Na tej samej zasadzie mozna ocenic predkosc dostawczaka w stosunku do
osobowego. Gdy ten osobowy dostanie pake wtedy moze sie sporo zmienic.
>
>>>> Poza tym oprocz dodania 64 bitow chyba jednak cos sie zmienilo jeszcze
>>>> w ostatnim iP w stosunku do poprzednikow?
>>>
>>> Mnóstwo rzeczy się zmieniło.
>>
>> Dokladnie, dlatego nie upatrywalbym w tym tylko i wylacznie mistycznej
>> roli wprowadzenia 64 bitow.
>
> Nigdzie nie napisałem "tylko i wyłącznie".
Zgoda i dlatego nie robilbym z tych 64 bitow killer ficzera.
Osobiscie nieporownywalnie bardziej wolalbym wodoszczelnosc w wydaniu
Sony, no ale w tym temacie nie mozesz wiele napisac ;]
Moze iP6 cos tutaj zmieni poza dogonieniem konkurencji w wielkosci
wyswietlacza.
-
100. Data: 2014-08-16 15:02:50
Temat: Re: Android i 64-bitowy processor
Od: atm <...@v...pl>
On 2014-08-16 13:56, Pszemol wrote:
> "atm" <...@v...pl> wrote in message
> news:53ef442d$0$2228$65785112@news.neostrada.pl...
>>> Ani ten jego Droid, ani ten "emergency phone" nie zniósłby zanurzenia
>>> w wiaderku z morską wodą, więc nie wiem skąd wypaliłeś ze swoim
>>> pomysłem.
>>
>>
>> Pszemol:
>> 1. Udowodnilem Ci, ze iPhone podobnie jak wiekszosc smartfonow nie
>> jest odporny na slona wode (hehe, raczej sam sobie udowodniles).

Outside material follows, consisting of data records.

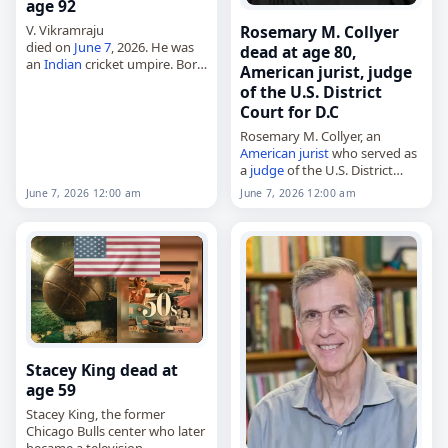
age 92
Rosemary M. Collyer
V. Vikramraju
died on
June 7
, 2026. He was
dead at age 80,
an
Indian
cricket umpire. Born
American jurist, judge
on January 1, 1934, he was
of the U.S. District
also listed as a
cricketer
. Tags
Court for D.C
Athletes
,
07 June 2026
,…
Rosemary M. Collyer, an
American
jurist
who served as
a
judge
of the U.S. District
Court for the District of
June 7, 2026 12:00 am
June 7, 2026 12:00 am
Columbia,
died on
June 7
, 2026, at age 80.
Born…
Stacey King dead at
age 59
Stacey King, the former
Chicago Bulls center who later
became a television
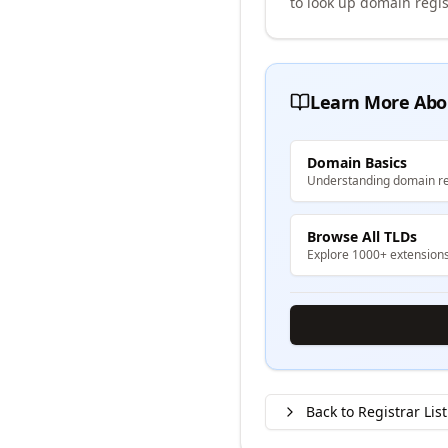
to look up domain regis
Learn More Abo
Domain Basics
Understanding domain re
Browse All TLDs
Explore 1000+ extension
Back to Registrar List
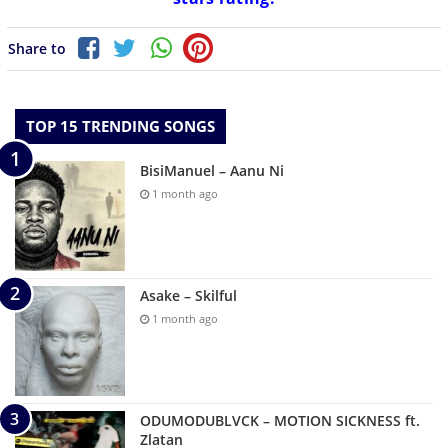
Share to
TOP 15 TRENDING SONGS
BisiManuel – Aanu Ni
1 month ago
Asake – Skilful
1 month ago
ODUMODUBLVCK – MOTION SICKNESS ft.
Zlatan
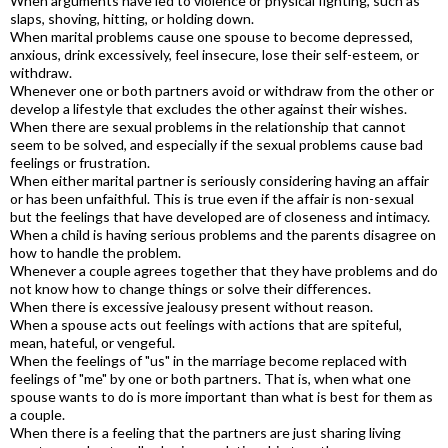
When arguments have led to violence or physical fighting, such as
slaps, shoving, hitting, or holding down.
When marital problems cause one spouse to become depressed,
anxious, drink excessively, feel insecure, lose their self-esteem, or
withdraw.
Whenever one or both partners avoid or withdraw from the other or
develop a lifestyle that excludes the other against their wishes.
When there are sexual problems in the relationship that cannot
seem to be solved, and especially if the sexual problems cause bad
feelings or frustration.
When either marital partner is seriously considering having an affair
or has been unfaithful. This is true even if the affair is non-sexual
but the feelings that have developed are of closeness and intimacy.
When a child is having serious problems and the parents disagree on
how to handle the problem.
Whenever a couple agrees together that they have problems and do
not know how to change things or solve their differences.
When there is excessive jealousy present without reason.
When a spouse acts out feelings with actions that are spiteful,
mean, hateful, or vengeful.
When the feelings of "us" in the marriage become replaced with
feelings of "me" by one or both partners. That is, when what one
spouse wants to do is more important than what is best for them as
a couple.
When there is a feeling that the partners are just sharing living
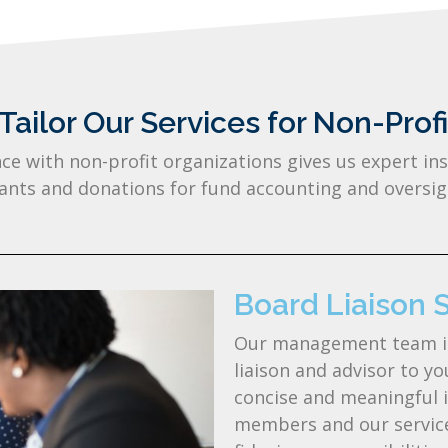
ailor Our Services for Non-Profi
e with non-profit organizations gives us expert ins
ants and donations for fund accounting and oversig
Board Liaison Se
Our management team is w
liaison and advisor to y
concise and meaningful 
members and our service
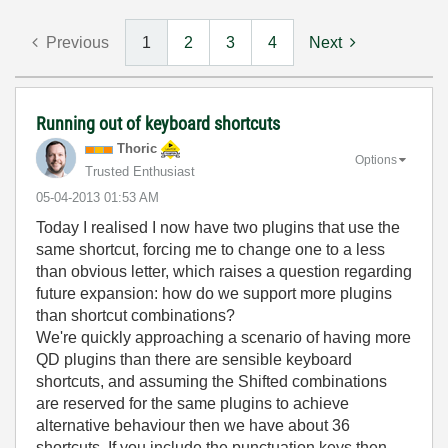
Previous
1
2
3
4
Next
Running out of keyboard shortcuts
Thoric
Options
Trusted Enthusiast
‎05-04-2013
01:53 AM
Today I realised I now have two plugins that use the
same shortcut, forcing me to change one to a less
than obvious letter, which raises a question regarding
future expansion: how do we support more plugins
than shortcut combinations?
We're quickly approaching a scenario of having more
QD plugins than there are sensible keyboard
shortcuts, and assuming the Shifted combinations
are reserved for the same plugins to achieve
alternative behaviour then we have about 36
shortcuts. If you include the punctuation keys then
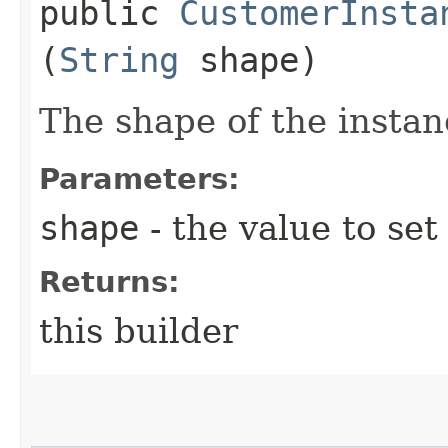
public
CustomerInsta
(
String
shape)
The shape of the instan
Parameters:
shape
- the value to set
Returns:
this builder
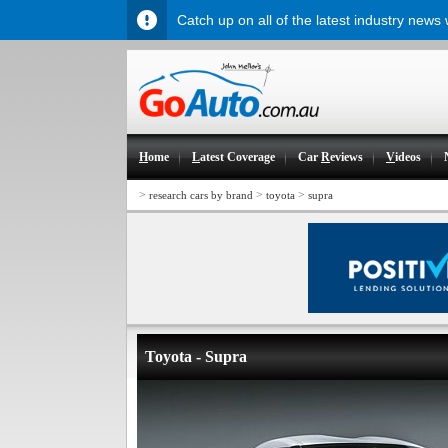
Catch up on all of the latest industry news
H
ome
L
atest Coverage
Car
R
eviews
V
ideos
>
>
>
research cars by brand
toyota
supra
Toyota - Supra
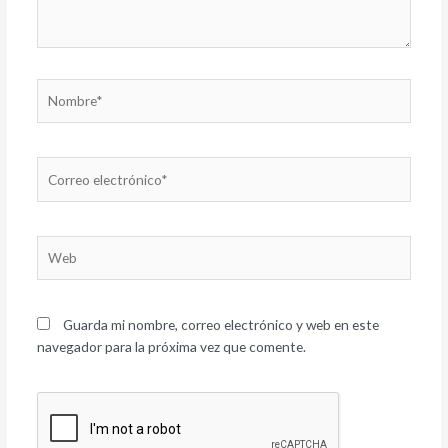
Nombre*
Correo
electrónico*
Web
Guarda mi nombre, correo electrónico y web en este
navegador para la próxima vez que comente.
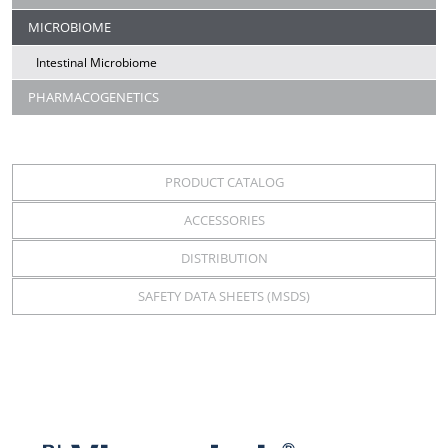
MICROBIOME
Intestinal Microbiome
PHARMACOGENETICS
PRODUCT CATALOG
ACCESSORIES
DISTRIBUTION
SAFETY DATA SHEETS (MSDS)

Za to
>> niektore sa i do tej grupy nie nalezy sprzet jablkowy co czyni z niego
>> w pewnych warunkach podobna zabawke jak np wspomniany Maxx.
>
> Oczywista oczywistość - jeśli telefon nie jest zaprojektowany jako
> wodoodporny to zanurkowanie z nim w morzu kończy się bardzo źle.
>
>> 2. Z Twojej wypowiedzi wydaje sie wynikac, ze iPhone jest sprzetem
>> niezawodnym:
>> "Nie masz zaufania do swojego telefonu z Androidem na pokładzie?

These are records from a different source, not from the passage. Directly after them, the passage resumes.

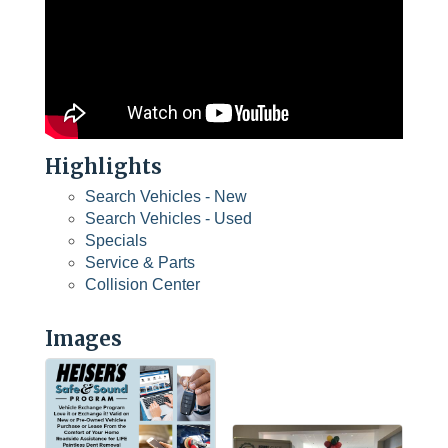
Highlights
Search Vehicles - New
Search Vehicles - Used
Specials
Service & Parts
Collision Center
Images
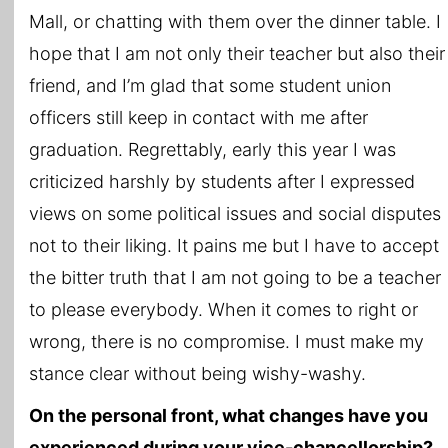
Mall, or chatting with them over the dinner table. I
hope that I am not only their teacher but also their
friend, and I’m glad that some student union
officers still keep in contact with me after
graduation. Regrettably, early this year I was
criticized harshly by students after I expressed
views on some political issues and social disputes
not to their liking. It pains me but I have to accept
the bitter truth that I am not going to be a teacher
to please everybody. When it comes to right or
wrong, there is no compromise. I must make my
stance clear without being wishy-washy.
On the personal front, what changes have you
experienced during your vice-chancellorship?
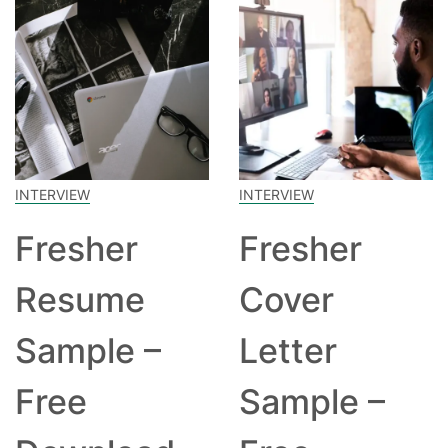
INTERVIEW
INTERVIEW
Fresher
Fresher
Resume
Cover
Sample –
Letter
Free
Sample –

>> Mój iPhone4 mnie nie zawiódł nigdy - nie potrzebuje zapasowego telefonu."
>
> Dokładnie tak.
> W normalnym użytkowaniu nie potrzebuje drugiego, "zapasowego" telefonu.
>
>> Rozumiem, ze Apple daje gwarancje (z łaski) tylko dla dobrego
>> samopoczucia niektorych niedowiarkow? Bo przeciez Pszemola
>> iPhone nigdy nie zawiodl... Troche to przypomina Titanica i ilosc szalup
>> na pokladzie, bo przeciez ten statek jest niezatapialny.
>
> Widzisz - przekręcasz kontekst wypowiedzi.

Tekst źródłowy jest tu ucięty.